I finally got to see Terrence Malick’s Tree Of Life and it was well worth waiting for. I only wish I could have seen it on a big Imax screen rather than on my humble laptop. It was still awesome in the true sense of the word.

It’s so complex and multi-faceted that any summary of the plot or speculation about meaning will fail to do it justice. It is a movie to be experienced rather than deconstructed. Still, I can’t resist putting down some of my impressions.

The voiceover by Mrs O’Brien (Jessica Chastain) at the start affirms that people must choose the way of nature or a way of grace.

Her stern husband, played brilliantly by Brad Pitt, seems to represent to harshest aspects of the path of nature. He’s a man who wants to be in control of his own destiny and rules over his three sons with a hard patriarchal force. His belief that you have to be cruel to be kind and often veers off course so that at times he is also cruel to be cruel. Inevitably, his oldest child Jack (Hunter McCracken/Sean Penn) rebels against this authority.

The mother is the nurturing figure (grace). In one scene, while playing with the boys outdoors she looks to the sky and says “that’s where God lives”. This simple trust that the family are being watched over by a benevolent being and governed by an unseen hand is one that is implicitly or explicitly questioned in the movie.

When a boy drowns at a local swimming pool, Jack says (again in a voiceover) “where were you – you let a boy die – you let anything happen”. His words are whispered as though afraid to voice these thoughts out loud.

The long sequences of the origins, and perhaps also the destruction, of the universe have, not surprisingly, been compared to Kubrick’s 2001 A Space Odyssey. The connection doesn’t end there. Both directors are single-minded, reclusive and possess a meticulous attention to detail and a tendency to use actors as cyphers.

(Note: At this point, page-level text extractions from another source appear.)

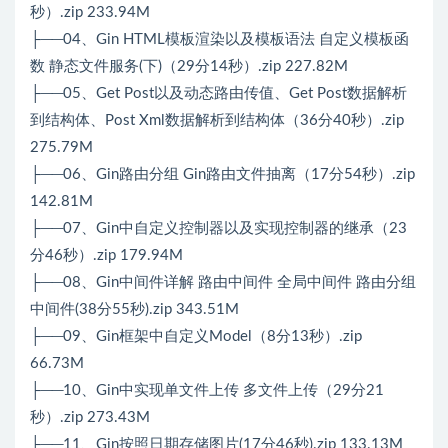
秒）.zip 233.94M
├──04、Gin HTML模板渲染以及模板语法 自定义模板函
数 静态文件服务(下)（29分14秒）.zip 227.82M
├──05、Get Post以及动态路由传值、Get Post数据解析
到结构体、Post Xml数据解析到结构体（36分40秒）.zip
275.79M
├──06、Gin路由分组 Gin路由文件抽离（17分54秒）.zip
142.81M
├──07、Gin中自定义控制器以及实现控制器的继承（23
分46秒）.zip 179.94M
├──08、Gin中间件详解 路由中间件 全局中间件 路由分组
中间件(38分55秒).zip 343.51M
├──09、Gin框架中自定义Model（8分13秒）.zip
66.73M
├──10、Gin中实现单文件上传 多文件上传（29分21
秒）.zip 273.43M
├──11、Gin按照日期存储图片(17分46秒).zip 133.13M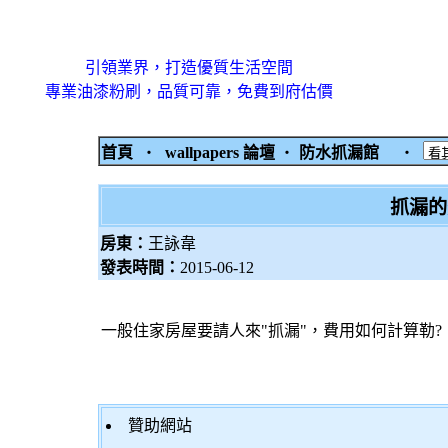
引領業界，打造優質生活空間
專業油漆粉刷，品質可靠，免費到府估價
首頁
‧
wallpapers 論壇
‧
防水抓漏館
‧
抓漏的
房東：
王詠韋
發表時間：
2015-06-12
一般住家房屋要請人來"抓漏"，費用如何計算勒?
贊助網站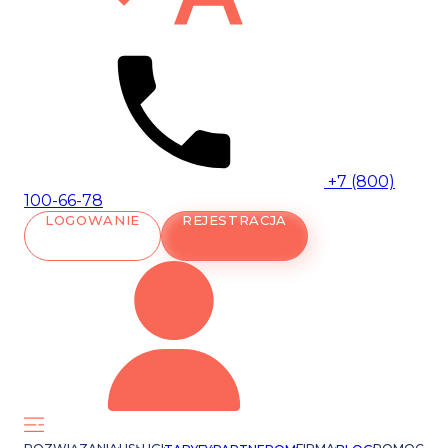
+7 (800)
100-66-78
LOGOWANIE
REJESTRACJA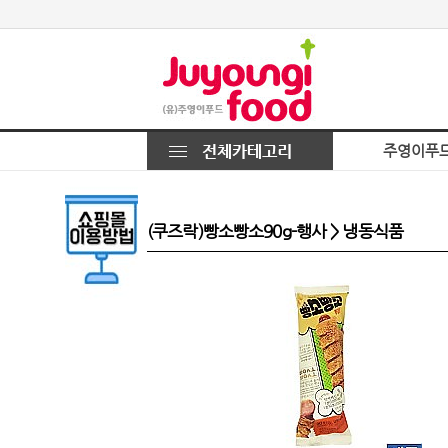
주영이푸
(쿠즈락)빵소빵소90g-행사 > 냉동식품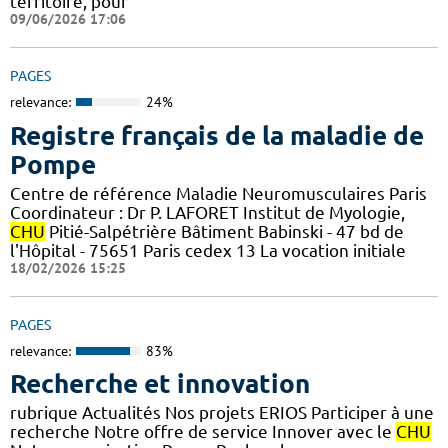
territoire, pour
09/06/2026 17:06
PAGES
relevance:
24%
Registre français de la maladie de
Pompe
Centre de référence Maladie Neuromusculaires Paris
Coordinateur : Dr P. LAFORET Institut de Myologie,
CHU
Pitié-Salpétrière Bâtiment Babinski - 47 bd de
l'Hôpital - 75651 Paris cedex 13 La vocation initiale
18/02/2026 15:25
PAGES
relevance:
83%
Recherche et innovation
rubrique Actualités Nos projets ERIOS Participer à une
recherche Notre offre de service Innover avec le
CHU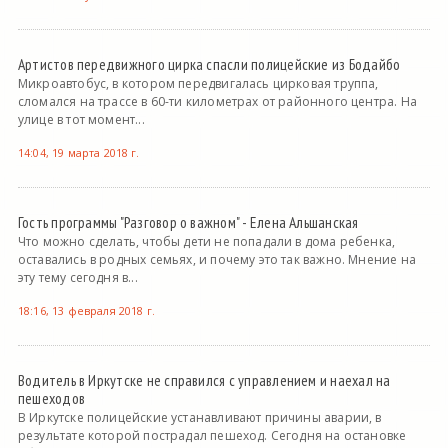
Артистов передвижного цирка спасли полицейские из Бодайбо
Микроавтобус, в котором передвигалась цирковая труппа,
сломался на трассе в 60-ти километрах от районного центра. На
улице в тот момент...
14:04, 19 марта 2018 г.
Гость программы "Разговор о важном" - Елена Альшанская
Что можно сделать, чтобы дети не попадали в дома ребенка,
оставались в родных семьях, и почему это так важно. Мнение на
эту тему сегодня в...
18:16, 13 февраля 2018 г.
Водитель в Иркутске не справился с управлением и наехал на
пешеходов
В Иркутске полицейские устанавливают причины аварии, в
результате которой пострадал пешеход. Сегодня на остановке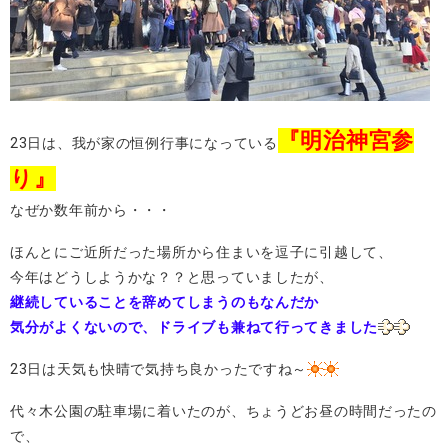
『明治神宮参
23日は、我が家の恒例行事になっている
り』
なぜか数年前から・・・
ほんとにご近所だった場所から住まいを逗子に引越して、
今年はどうしようかな？？と思っていましたが、
継続していることを辞めてしまうのもなんだか
気分がよくないので、ドライブも兼ねて行ってきました
23日は天気も快晴で気持ち良かったですね～
代々木公園の駐車場に着いたのが、ちょうどお昼の時間だったの
で、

In Malick it is often the case that the wonder of the natural world makes people seem like merely passing, even irrelevant entities, suggesting that real permanence lies in the landscape. Yet there is great humanity in his movies and The Tree Of Life is an astonishing bold and affirmative work.

The scenes at the end are like some form of rapture where the dead are now living once more and the family are reconciled. Like much of the movie the images draw much of their power from the minimalist dialogue. So much more is communicated by gestures than by words.

Malick’s genius lies in suggesting that the mystery of life is the very thing that makes it worth living. Therefore flickering flame at the beginning and end of the movie for me represents,not a celestial force, but the light in the darkness that burns as long as we are alive and alert enough to see and feel it.